Simon drank, then got up and went to the cupboard in search of crisps. Mephisto gave him a glare. ‘Hello, evil one.’ Simon stroked his ears but the cat twitched away and jumped down.

‘Diana came to the flat,’ Simon said, his back to Cat. He heard the baby making small snuffling sounds.

Cat said nothing.

‘It was very late.’

Still nothing.

He turned. Felix was over her shoulder having his back rubbed. His head was bright pink and had a small bald patch in the middle of the fluff of dark hair. Cat looked at Simon.

‘I was bloody furious.’

‘Why?’

‘I don’t like people turning up unannounced, uninvited.’

‘You only like people on your terms.’

‘That isn’t true.’

‘Not us. People as in “women”.’

‘Is that so terrible?’

‘Have you asked yourself what she felt?’

‘She was taking things for granted.’

‘That isn’t what I said. What did you do anyway? Let me bet you didn’t open your arms wide to embrace her.’

Simon flushed.

‘No, I thought not. Maybe it took a lot for her to beard you in your den … maybe she felt desperate. How long is it since you were in touch?’

‘I don’t have to be in touch.’

‘Did you ever tell her you weren’t going to be? She probably left your flat feeling humiliated and crushed and very, very hurt.’

‘It’s her own fault. She shouldn’t have come at all.
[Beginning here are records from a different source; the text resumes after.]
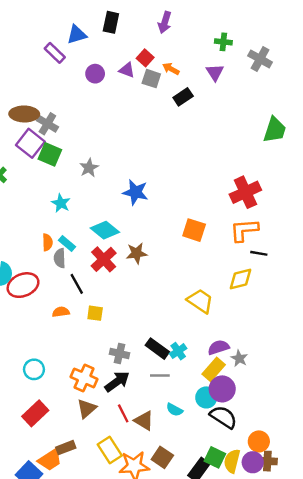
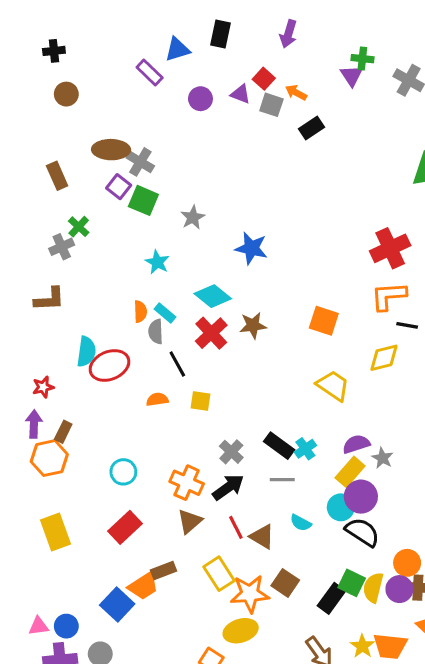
purple triangle: (215, 72) -> (352, 76), moved
purple square: (30, 143) -> (119, 187), size x0.7
orange square: (194, 230) -> (324, 321), moved
gray cross: (120, 353) -> (231, 452), turned 30

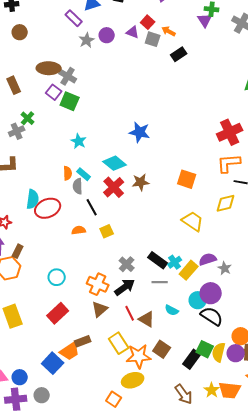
gray star: (193, 217) -> (87, 40), moved
yellow square: (200, 401) -> (107, 231), turned -32
yellow rectangle: (350, 472) -> (189, 270), moved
We had a perfectly good understanding, I didn’t owe her anything … nor she me.’

‘Right.’

‘Bloody hell.’

‘Get me a glass of water, would you – big glass?’

‘I thought you’d be sympathetic,’ Simon said, taking out the spring water.

‘I’m a woman.’

‘So? I’m your brother.’

‘I love you, Si, but I have to say so far as women are concerned, you are bad news. Harsh, I know.’

‘Indeed.’

‘So let’s talk about something else.’

‘Just not work.’

‘The economic state of the nation? The Booker Prize?’
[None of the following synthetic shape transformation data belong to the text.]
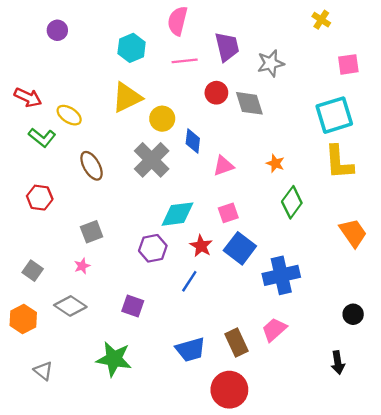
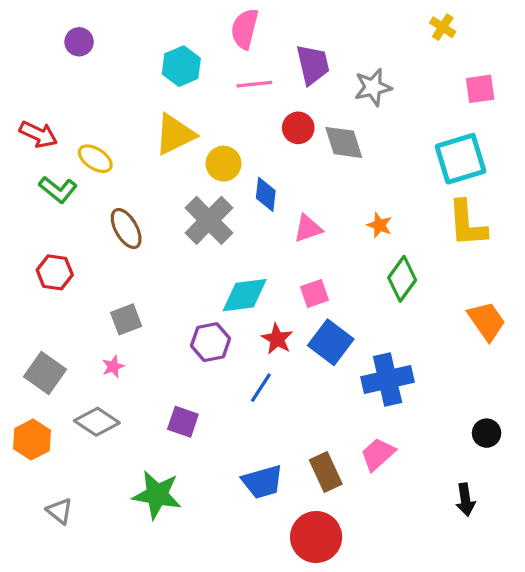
gray square: (33, 271) -> (45, 373), size x1.4

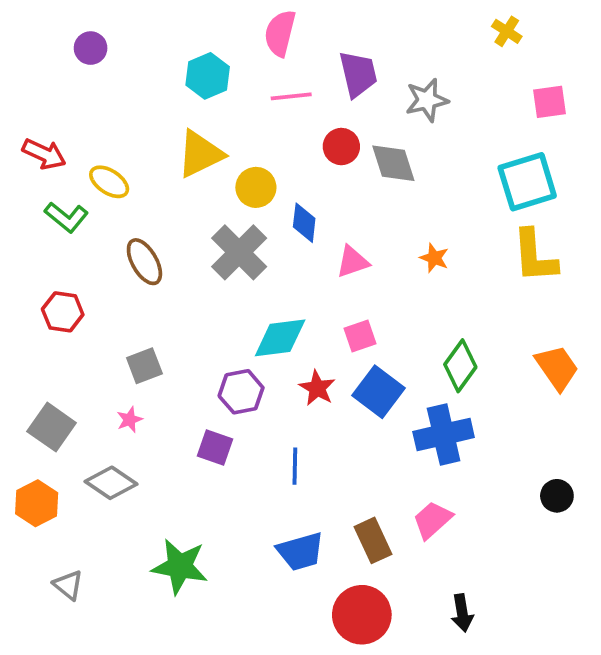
green diamond: (402, 279) -> (460, 366), moved
blue line: (261, 388) -> (295, 466), moved, turned -32
purple square: (183, 422) -> (215, 448), moved
black arrow: (465, 500) -> (462, 613), moved

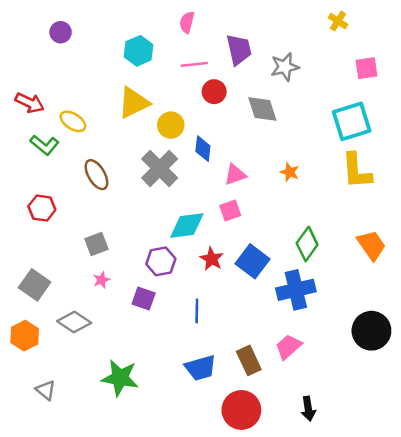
pink semicircle: (280, 33) -> (187, 22), size x0.7
red circle: (341, 147) -> (214, 92), moved
pink square: (360, 336) -> (230, 211), moved
pink star: (130, 420) -> (101, 280), moved
black circle: (557, 496) -> (371, 331), size x1.8

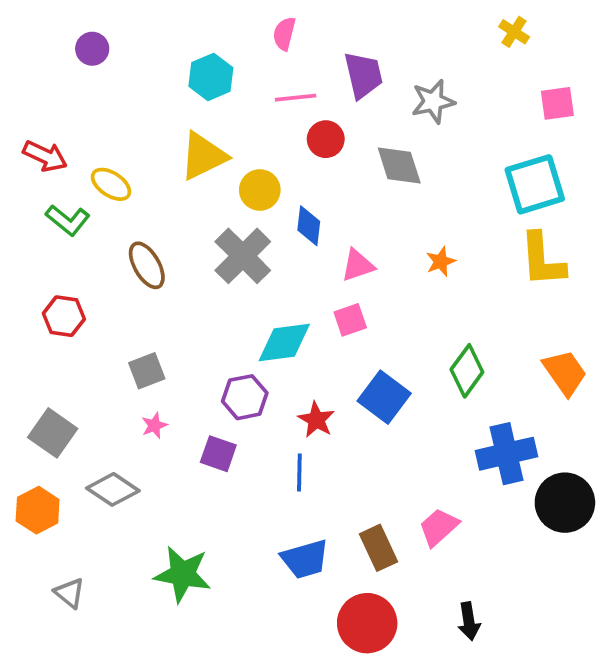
orange star: (290, 172) -> (441, 262), turned 30
red star: (212, 259) -> (316, 420), moved
blue cross: (296, 290) -> (507, 454), moved

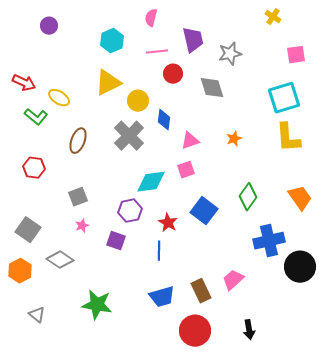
brown ellipse: (147, 265) -> (78, 141), turned 50

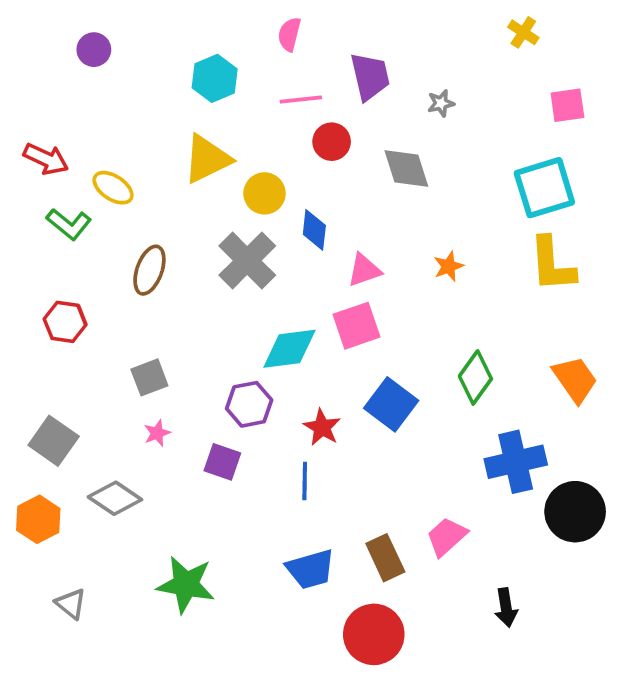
gray star: (230, 54) -> (441, 103), size x0.6
pink square: (186, 170) -> (357, 326), size x1.4
black arrow: (249, 330) -> (506, 608), moved

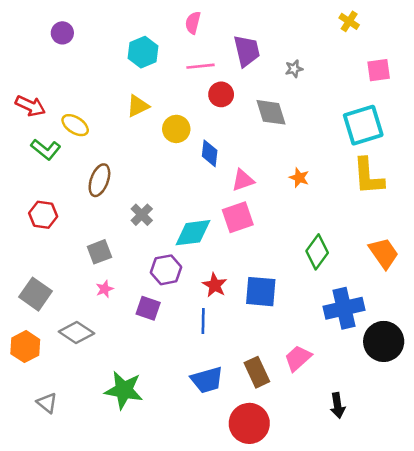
yellow triangle: (207, 159) -> (138, 106), size x0.7
gray cross: (247, 261) -> (142, 215), moved, size x0.6
orange star: (449, 266) -> (299, 178), turned -30
blue square: (391, 404) -> (261, 292), moved, turned -32

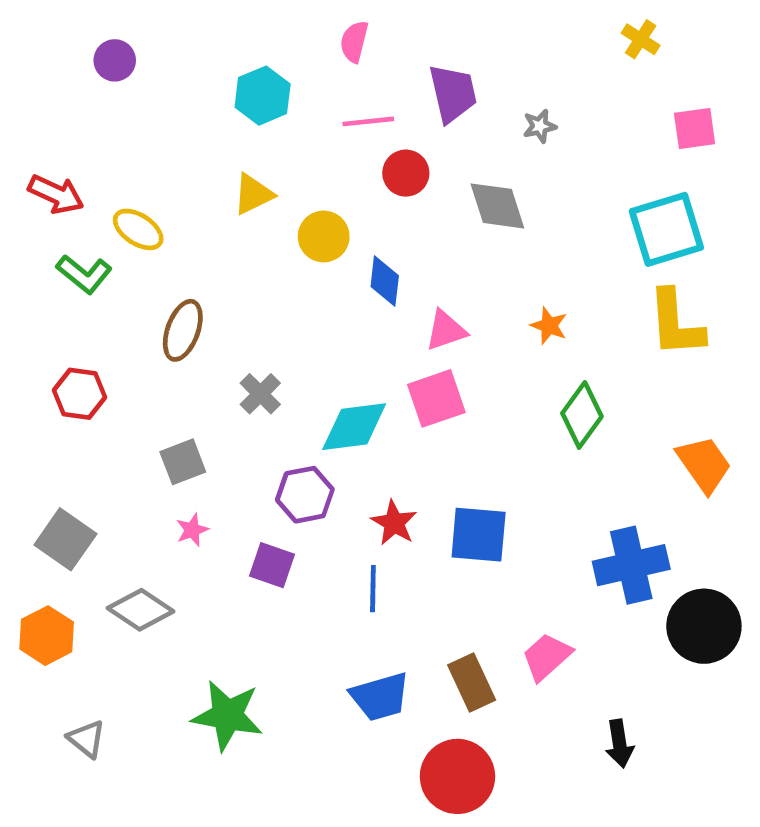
green diamond: (317, 252) -> (582, 415), moved

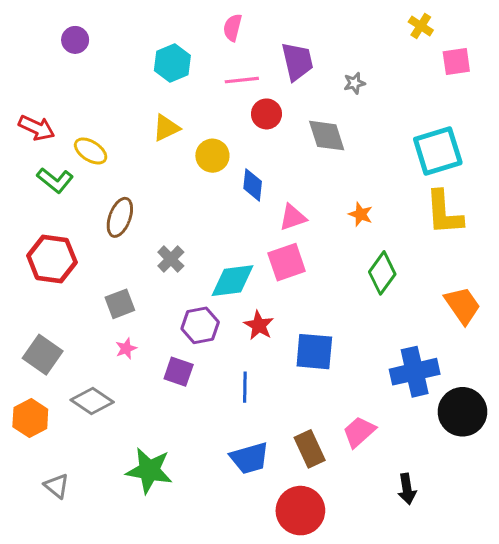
pink square: (695, 128) -> (456, 61), moved
red hexagon: (79, 394) -> (52, 259), size x1.4
red star: (394, 523) -> (259, 325), moved

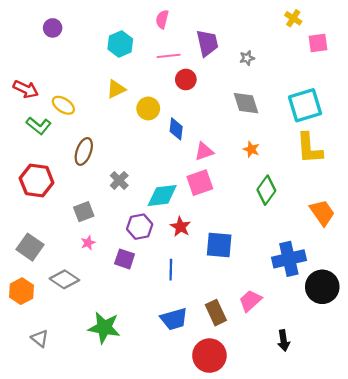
gray diamond: (327, 136) -> (246, 103), moved

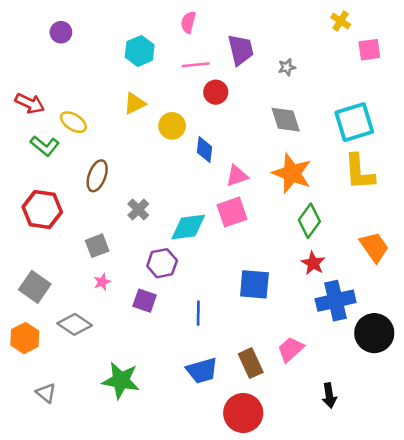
orange star: (251, 149) -> (292, 173), size x2.0
red star: (180, 227) -> (313, 263), moved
‘Do you think I’m too comfortable?’

‘As in …?’

‘The flat … the job … just in general.’

‘I don’t know that I’ve thought about it. What’s wrong with comfort?’

‘Quite.’

‘Dad been getting at you?’

‘No, the Chief Constable.’

‘Does she want to move you?’

‘She muttered something. New units, new challenges. It’d be in the county … and promotion.’

‘Don’t move far,’ Cat said, and her eyes filled with tears. Easy, easy to cry, she knew, just now after the birth of Felix, too easy, but she could not have borne her brother to go away. ‘I didn’t mean what I said just now.’

‘I know.’

‘I did feel a pang for Diana though.’

‘Save it. Diana’s a tough cookie.’

‘Hm.’

‘Uncle Simon, what would be the most money a kidnapper would ever get? What would a nine-year-old boy be worth, would he be worth hundreds of pounds to be kidnapped or thousands of pounds?’